Task input below:

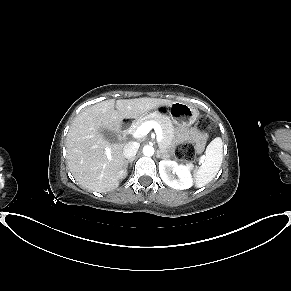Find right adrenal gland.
Segmentation results:
<instances>
[{"label":"right adrenal gland","instance_id":"1","mask_svg":"<svg viewBox=\"0 0 291 291\" xmlns=\"http://www.w3.org/2000/svg\"><path fill=\"white\" fill-rule=\"evenodd\" d=\"M134 159L135 158L127 159V160H125V163L128 164L130 162L132 164V162H133Z\"/></svg>","mask_w":291,"mask_h":291}]
</instances>
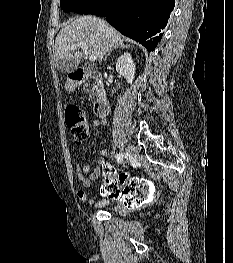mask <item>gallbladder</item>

End of Task input.

* Work instructions
Your copy of the data above should match it exactly, apart from the images.

* Response area
Find right adrenal gland.
Segmentation results:
<instances>
[{"label":"right adrenal gland","instance_id":"1","mask_svg":"<svg viewBox=\"0 0 291 291\" xmlns=\"http://www.w3.org/2000/svg\"><path fill=\"white\" fill-rule=\"evenodd\" d=\"M134 159L135 158L127 159V160H125V163L128 164L130 162L132 164V162H133Z\"/></svg>","mask_w":291,"mask_h":291}]
</instances>
mask <item>gallbladder</item>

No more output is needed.